La première de toutes, la plus grave est celle-ci : l’Allemagne veut être une, et l’esprit allemand est essentiellement particulariste. « L’esprit particulariste a toujours paru l’emporter dans la race germanique sur le sentiment de l’unité de l’Etat. » Le Germain était particulariste, l’Allemand l’était au moyen âge, — les libertés publiques sont nées dans les forêts de la Germanie. « La variété et l’indépendance des territoires, des districts, des villes, des communes, sont pour les Allemands d’invincibles besoins.» Ce n’est pas tout. Diverses confessions religieuses se partagent l’empire. Deuxième contradiction : le nord est luthérien, le sud est catholique. De nombreux Israélites, disséminés partout, engendrent l’antisémitisme. L’État allemand doit, par suite, être neutre. Troisième contradiction : il y a, dans l’empire, des peuples alliés et des peuples soumis ; ceux qu’en Allemagne même on appelle « les étrangers,» Polonais, Danois et « Français » (Alsaciens-Lorrains) sont des « soumis, » c’est-à-dire des mécontens. L’empire a, de leur part, peu de chose à redouter, puisqu’ils sont noyés, perdus dans la masse allemande. « On ne saurait avoir avec eux de véritable communion. » La quatrième contradiction réside dans l’opposition, très accentuée en Allemagne, entre l’élément aristocratique et l’élément démocratique ; opposition qui se fait jour, qui est marquée, non-seulement dans chaque État, mais entre les deux parties de l’empire, le nord aristocrate, le sud démocrate ; qui n’est, à cet égard, qu’une face, un aspect de l’opposition radicale, primordiale, entre l’Allemagne du Nord et l’Allemagne du Sud.

Certes, entre le nord et le sud, « les angles les plus vifs se sont fondus au feu des batailles de 1870, puis ont été vigoureusement battus par les hommes d’État de 1871. » Mais, pour s’être émoussés sous l’épée et le marteau, les angles n’en subsistent pas moins. « L’État prussien est trop nord allemand pour donner pleine satisfaction aux Allemands du Sud. Ceux-ci, plus favorisés par le sol et par le climat, sont peut-être disposés à se faire la vie douce (c’est ce qu’enseigne leur dicton : Sich bequem machen) ; ils ont besoin de la dure école prussienne pour accomplir pleinement leurs devoirs publics. Mais il faut aussi que le nord se complète et s’ennoblisse par les aimables qualités de l’Allemagne du Sud. L’union intime, la fusion de ces deux Allemagnes morales fera l’Allemagne. Tant que l’opposition, tant que la contradiction n’est pas mieux effacée, « le droit constitutionnel allemand ne saurait la méconnaître. » L’empire a devant lui un problème difficile : respecter les besoins et les habitudes « sans porter atteinte à l’unité nationale et à la puissance publique. » Ce problème difficile, la Prusse l’a-t-elle résolu ? Oui, pour les Allemands du Nord. Pour le peuple entier (für die ganze Nation), pour l’Allemagne entière, elle a seulement « préparé la solution. »

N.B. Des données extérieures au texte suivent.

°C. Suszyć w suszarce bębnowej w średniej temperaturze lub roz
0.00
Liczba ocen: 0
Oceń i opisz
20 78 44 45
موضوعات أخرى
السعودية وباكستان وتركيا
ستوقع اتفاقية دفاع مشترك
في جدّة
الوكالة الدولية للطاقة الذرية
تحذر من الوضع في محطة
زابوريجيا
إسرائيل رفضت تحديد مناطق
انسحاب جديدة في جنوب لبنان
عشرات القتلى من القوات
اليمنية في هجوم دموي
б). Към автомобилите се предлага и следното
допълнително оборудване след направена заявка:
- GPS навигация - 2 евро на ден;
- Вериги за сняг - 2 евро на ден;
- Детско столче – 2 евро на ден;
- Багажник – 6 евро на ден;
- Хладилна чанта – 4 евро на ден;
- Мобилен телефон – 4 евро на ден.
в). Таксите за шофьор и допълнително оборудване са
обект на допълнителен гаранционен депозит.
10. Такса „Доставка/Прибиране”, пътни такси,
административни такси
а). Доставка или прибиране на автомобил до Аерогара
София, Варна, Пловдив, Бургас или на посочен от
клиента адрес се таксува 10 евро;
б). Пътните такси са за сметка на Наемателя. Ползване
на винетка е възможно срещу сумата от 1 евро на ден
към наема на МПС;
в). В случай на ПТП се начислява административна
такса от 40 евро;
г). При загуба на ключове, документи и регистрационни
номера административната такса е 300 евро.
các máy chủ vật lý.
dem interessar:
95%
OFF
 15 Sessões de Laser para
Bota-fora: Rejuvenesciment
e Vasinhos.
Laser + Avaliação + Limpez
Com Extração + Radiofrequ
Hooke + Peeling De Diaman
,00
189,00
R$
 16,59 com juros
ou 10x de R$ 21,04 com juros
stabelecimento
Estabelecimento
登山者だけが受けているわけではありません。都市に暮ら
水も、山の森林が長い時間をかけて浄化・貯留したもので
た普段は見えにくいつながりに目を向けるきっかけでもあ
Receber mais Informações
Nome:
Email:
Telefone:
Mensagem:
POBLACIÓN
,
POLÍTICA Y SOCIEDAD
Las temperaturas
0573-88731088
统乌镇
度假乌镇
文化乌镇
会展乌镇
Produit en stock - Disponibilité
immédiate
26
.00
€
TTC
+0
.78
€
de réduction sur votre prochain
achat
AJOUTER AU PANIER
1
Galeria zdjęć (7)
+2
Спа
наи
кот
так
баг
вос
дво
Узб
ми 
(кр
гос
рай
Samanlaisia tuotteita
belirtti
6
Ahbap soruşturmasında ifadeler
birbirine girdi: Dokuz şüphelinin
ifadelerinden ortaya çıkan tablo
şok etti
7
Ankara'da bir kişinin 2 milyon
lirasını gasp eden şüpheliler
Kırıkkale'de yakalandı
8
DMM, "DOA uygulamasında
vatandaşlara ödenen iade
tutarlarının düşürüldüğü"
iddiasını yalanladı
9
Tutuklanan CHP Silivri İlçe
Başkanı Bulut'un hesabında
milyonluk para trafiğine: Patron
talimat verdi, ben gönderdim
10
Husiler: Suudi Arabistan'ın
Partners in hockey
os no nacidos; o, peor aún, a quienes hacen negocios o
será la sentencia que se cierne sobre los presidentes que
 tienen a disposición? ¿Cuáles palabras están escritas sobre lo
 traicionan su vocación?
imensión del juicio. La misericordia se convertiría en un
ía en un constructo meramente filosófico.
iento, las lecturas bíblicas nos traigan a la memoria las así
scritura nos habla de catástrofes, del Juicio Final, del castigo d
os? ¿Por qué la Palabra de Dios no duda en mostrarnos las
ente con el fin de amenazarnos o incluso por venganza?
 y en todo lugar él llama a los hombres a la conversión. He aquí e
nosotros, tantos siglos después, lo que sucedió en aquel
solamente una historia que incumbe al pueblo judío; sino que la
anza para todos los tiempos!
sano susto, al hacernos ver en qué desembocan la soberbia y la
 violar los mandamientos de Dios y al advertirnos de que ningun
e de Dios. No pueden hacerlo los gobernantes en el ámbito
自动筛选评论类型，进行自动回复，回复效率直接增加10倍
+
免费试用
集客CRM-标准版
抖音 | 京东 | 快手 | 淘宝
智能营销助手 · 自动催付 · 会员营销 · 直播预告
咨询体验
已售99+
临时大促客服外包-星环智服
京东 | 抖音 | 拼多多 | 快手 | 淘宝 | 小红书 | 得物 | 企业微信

Soit donc : la Prusse « a grandement rempli » sa mission allemande ; en quoi consiste cette mission, comment se la représente-t-elle ? quel en est le principal objet, quels sont ses moyens principaux ? À la question ainsi posée, un autre théoricien, Holtzendorff[4], nous aide à répondre. Le premier devoir de tout État, la première mission de l’État, c’est « d’assurer la puissance nationale (der nationale Machtzweck) ; il doit garantir l’existence indépendante de la nation vis-à-vis et à l’encontre des autres nations. » Mais ce devoir devient plus pressant, plus prédominant, en raison de certaines circonstances, notamment de la situation géographique de l’État, entouré d’États ennemis. Il en ira tout autrement de l’Allemagne, par exemple, et des États-Unis d’Amérique ; l’une, serrée entre les deux branches d’un étau, entre la Russie et la France ; les autres, librement épanouis sur tout un continent où ils sont presque seuls. Et c’est pourquoi leurs constitutions diffèrent, d’abord dans la manière de définir le rôle de l’État américain ou de l’État allemand. L’État américain se propose pour but « d’amener une union plus parfaite, d’organiser la justice, d’assurer la paix intérieure, de pourvoir à la défense commune contre les ennemis du dehors… » La guerre vient, aux États-Unis, incidemment, en troisième lieu ; l’État allemand, lui, pense tout de suite à la guerre : en premier lieu, « la protection du territoire national, » puis « la protection du droit en vigueur sur le territoire de l’empire, » puis, si faire se peut, « le développement de la prospérité publique en Allemagne. »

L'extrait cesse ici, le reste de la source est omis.